Just Dust

I originally wrote this in 2020 and posted it as an article on LinkedIn.

For He knows our frame; He is mindful that we are dust.

Psalm 103:14

This morning, my heart is filled with regret as I look back at certain moments in my life. Certain moments that I cringe thinking about...

I remember the time when I was in middle school, and I was boasting to my friends about how my great, great, great grandpa was a duke. I thought I was so awesome. My feelings were crushed when someone told me, "nobody cares about that", but they were right.

I remember visiting a nursery with another guy from our team and noticing tiny things that I thought they could do better at, but missing all the amazing things they were doing right, and being humbled when the other guy said, "Chris, this is a great nursery".

I remember thinking I had all the answers to the world's problems, and I know I still think that at times, and then I hear the soft words of my wife saying, "but God is sovereign."

I remember my dad saying after I had ranted to him about something I could do better, "yeah, because you are young and proud and you want to be the best at everything". Wooh, that took some wind out of me.

So many moments, so much more than what I've written above. All based in pride.

And now, as I learn more, I realize; I know less than I thought I knew before. As I learn more about a topic, I understand even more how little I actually know about it and I am confronted with the reality that I am just dust.

In our lives, it is so easy to base our identity in things we accomplish here and now, our body image, or how much money we have. Yet none of those things last.

The past couple weeks, I have been reading a book about the Ford Motor Company, and how deep of a crisis it and other automakers were in before the 2008 financial crisis. No matter how great of a company Henry Ford had established, it didn't matter in the long run. The team on the ground had to keep the fire on and fix its issues 100 years later.

Another thing I've found out lately is that after 100 years in a casket, the only thing that is left of a person is the teeth. Everything else has completely returned to dust. No matter how beautiful, how fit, how healthy the person had been, none of their body image remains. It is dust.

In my life, as I consider my past and present mistakes of putting my trust in my abilities, looks and power, I am humbled. That is what is good about these moments.

I want to think more of what my person of this world will be one day, dust, so that I can put more attention to the person that truly matters.
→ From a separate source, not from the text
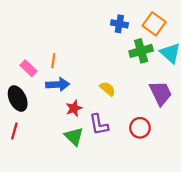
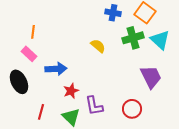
orange line: (53, 61) -> (33, 32), moved
yellow semicircle: (107, 89) -> (98, 46), moved
red line: (14, 131) -> (41, 112), moved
My soul.

Jesus said, "what can it profit a man if he gains the whole world, but loses his soul?" The answer is nothing.

If we compare the years we may live in this life, to the time-frame of eternity, our life is like a drop in the sea, or a grain of sand on the seashore. It is nothing. No matter how much we accomplish here, the ocean of time will wash away the memory of it.

Jesus said, "what can it profit a man if he gains the whole world, but loses his soul?" The answer is nothing.

I am contemplating this today because I feel regret, but I don't want to stay there. I want to act in humility in all my personal interactions and business propositions. I want to remember I'm dust, but my soul is eternal, and place more confidence in the God that gives me all things.

I would also like to invite you to join me.